We retrospectively included 154 RTX patients, of whom 45 had delayed graft function (DGF) and required dialysis, and 6 had unstable graft function without the need for dialysis; 103 patients had early, and thereafter stable, graft function (EGF). DRFFs were evaluated to calculate eGFR 1 day after transplantation (T1) using a new dynamic creatinine clearance calculation (D3C), two previously published formulas (Jelliffe, and the kinetic eGFR [KeGFR]), and a naive predictor (Chronic Kidney Disease Epidemiology Collaboration [CKD-EPI] at T1). The estimated DRFF-based renal functions at T1 were compared with the CKD-EPI after stabilization of renal function 3 days after transplantation (eGFR-T3), which was considered the underlying renal function immediately after RTX.

Results

The D3C showed low bias (mean prediction error [MPE] − 4.5 ml/min/1.73 m2) and performed well on other outcome measures (R2 = 0.82, root mean squared error [RMSE] = 11.8 ml/min/1.73 m2, percentage of predictions within 30% of the reference value [p30%] = 76%).

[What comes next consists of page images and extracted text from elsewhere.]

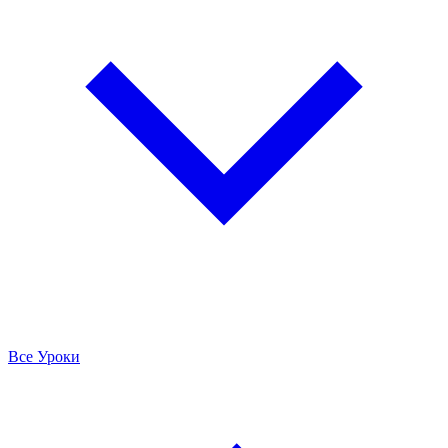
Все Уроки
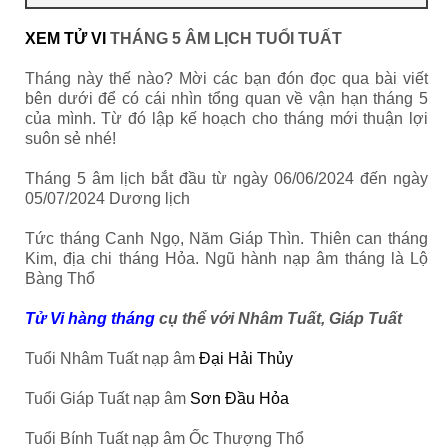
XEM TỬ VI
THÁNG 5 ÂM LỊCH TUỔI TUẤT
Tháng này thế nào? Mời các bạn đón đọc qua bài viết
bên dưới để có cái nhìn tổng quan về vận hạn tháng 5
của mình. Từ đó lập kế hoạch cho tháng mới thuận lợi
suôn sẻ nhé!
Tháng 5 âm lịch bắt đầu từ ngày 06/06/2024 đến ngày
05/07/2024 Dương lịch
Tức tháng Canh Ngọ, Năm Giáp Thìn. Thiên can tháng
Kim, địa chi tháng Hỏa. Ngũ hành nạp âm tháng là Lộ
Bàng Thổ
Tử Vi hàng tháng
cụ thể với Nhâm Tuất, Giáp Tuất
Tuổi Nhâm Tuất nạp âm
Đại Hải Thủy
Tuổi Giáp Tuất nạp âm
Sơn Đầu Hỏa
Tuổi Bính Tuất nạp âm Ốc Thượng Thổ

In addition, the D3C outperformed the KeGFR (MPE 20.5 ml/min/1.73 m2, R2 = 0.79, RMSE = 26.9 ml/min/1.73 m2, p30% = 29%), Jelliffe (MPE − 13.3 ml/min/1.73 m2, R2 = 0.76, RMSE = 19.1 ml/min/1.73 m2, p30% = 53%), and the naive predictor (bias − 24.8 ml/min/1.73 m2, R2 = 0.60, RMSE = 30.2 ml/min/1.73 m2, p30% = 21%).

Conclusions

The newly developed D3C enables reliable assessment of renal function immediately after RTX, provides crucial information for drug dosing, and might also advance the detection of functional decline, potentially improving treatment and renal outcome.